• [ABOUT THIS EXERCISE] If a line in the data below contains "same", copy it.

• [EXCERPTED DATA]
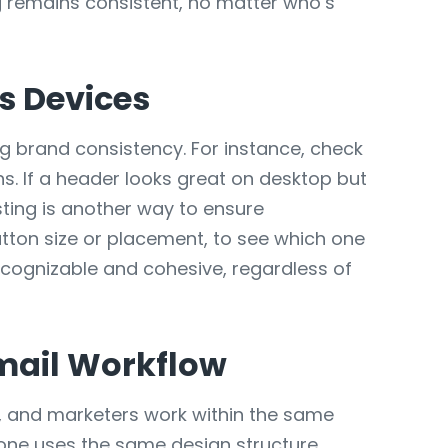
g remains consistent, no matter who’s
s Devices
ng brand consistency. For instance, check
s. If a header looks great on desktop but
esting is another way to ensure
utton size or placement, to see which one
ecognizable and cohesive, regardless of
mail Workflow
s, and marketers work within the same
yone uses the same design structure.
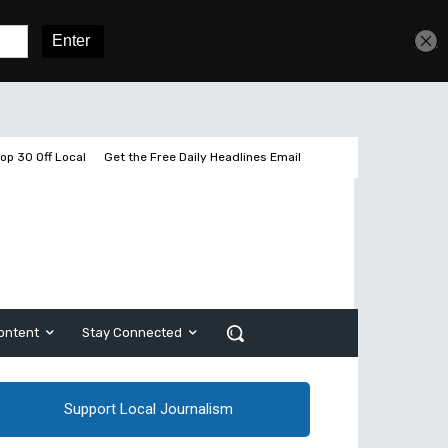
Get unlimited access
Sign In
Subscribe
op 30 Off Local
Get the Free Daily Headlines Email
ontent
Stay Connected
Support Local Journalism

• [SOLUTION TO THE PROBLEM]
s, and marketers work within the same
yone uses the same design structure.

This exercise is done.